Give the records again word for word. Leave every picture out.

** Transcribed page contents **
-=-=-=-=-
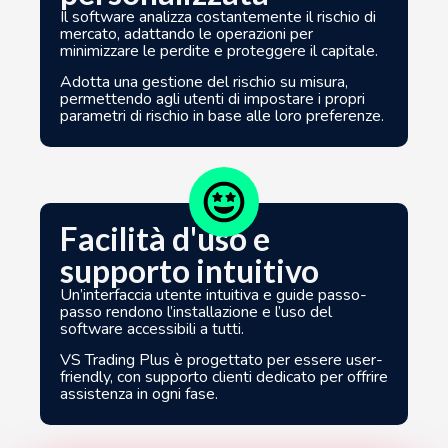
Il software analizza costantemente il rischio di
mercato, adattando le operazioni per
minimizzare le perdite e proteggere il capitale.
Adotta una
gestione del rischio su misura,
permettendo agli utenti di impostare i propri
parametri di rischio in base alle loro preferenze.
Facilità d'uso e
supporto intuitivo
Un’interfaccia utente intuitiva e guide passo-
passo rendono l’installazione e l’uso del
software accessibili a tutti.
VS Trading Plus è progettato per essere user-
friendly, con supporto clienti dedicato per offrire
assistenza in ogni fase.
-=-=-=-=-
** Answer below **
Il software analizza costantemente il rischio di
mercato, adattando le operazioni per
minimizzare le perdite e proteggere il capitale.
Adotta una
gestione del rischio su misura,
permettendo agli utenti di impostare i propri
parametri di rischio in base alle loro preferenze.
Facilità d'uso e
supporto intuitivo
Un’interfaccia utente intuitiva e guide passo-
passo rendono l’installazione e l’uso del
software accessibili a tutti.
VS Trading Plus è progettato per essere user-
friendly, con supporto clienti dedicato per offrire
assistenza in ogni fase.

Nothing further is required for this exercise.